Explicitly or implicitly, anyway they are dressed; zebra or leopard, the stripes or spots cannot change, but the ruling class is clearly mutating beyond the confines of conventional risk and reputation management. They may be in power, but being in power is not proof of competence. They purport to tell us with excruciating inaccuracy that they are best positioned to determine the course of our individual and corporate existence.

The old prejudice that a gathering of political moss in the corridors of power is synonymous with experience is gone. An assemblage of party stalwarts and political pedigree doesn’t necessarily constitute an effective government, so stampeding opposition to entrench themselves in power cannot be allowed.

This caricature of our expired politicians, which has loomed large on our national psyche seems resigned to entrench poverty and inequality. It has clear and immediate implications       of a social problem that obviously hasn’t been recognised. With the present standoff, FRESH knows utopia is not suddenly about to dawn, so, are all these part of the evidences that the proponents of that grim forecast that Nigeria may break-up in 2015 had wind of in making the prognostication?

The murky landscape of Nigeria’s political economy has never been less dismal. Our index of national wellbeing is at an all-time-low, yet Mr. Jonathan claims to have fulfilled Millennium Development Goals, which is the ­e­­radication of extreme poverty in Nigeria: He must be living in a different nation. Anyone who does an overview of Nigeria in retrospect will come away with the impression that what started out as a new course for the nation in 1999, has morphed into an international disgrace. The repeated failings of the present leadership, and the daily crisis across the nation that waft into the media are just proof of a dip in our vaunted title of giant of Africa; we are really now just a huge white elephant.

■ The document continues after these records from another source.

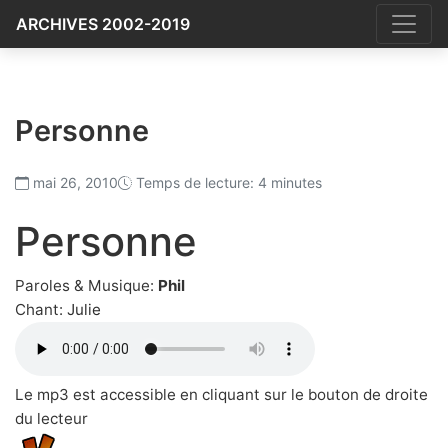
ARCHIVES 2002-2019
Personne
mai 26, 2010
Temps de lecture: 4 minutes
Personne
Paroles & Musique:
Phil
Chant:
Julie
Le mp3 est accessible en cliquant sur le bouton de droite
du lecteur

The quest for an elixir of political problems that has been the challenge of many African governments has been disappointing, if not disastrous. INEC’s deregistration experiment will not further Jonathan’s ambition. It is the Olympic syndrome: records exist in order to be broken. Surpassing accomplishments of others is part of human nature, and because of this collectively competitive streak, civilizations have advanced through the centuries. But in Nigeria, it has been used to the detriment of the nation. Here, incumbency has become a rat race. It is an irritating trend because it highlights desperation, rather than substance and transparency.

A lot has been said and written about this government’s disregard for the rule of law, and more will come. It’s surprising that the courts are not filled with charges of treason and sedition by this government against commentators like Omatseye, who cry out daily in the media about the rape of our democracy.Yet, it is important for progress as a nation that government does not sit to judge where the bounds of participatory creativity can be. Change doesn’t accept limiting and jaundiced barriers, and FRESH’s refusal to be pigeonholed by the status quo is a laudable course of action.

–Elakhe, a security/emergency evacuation expert wrote from Lagos.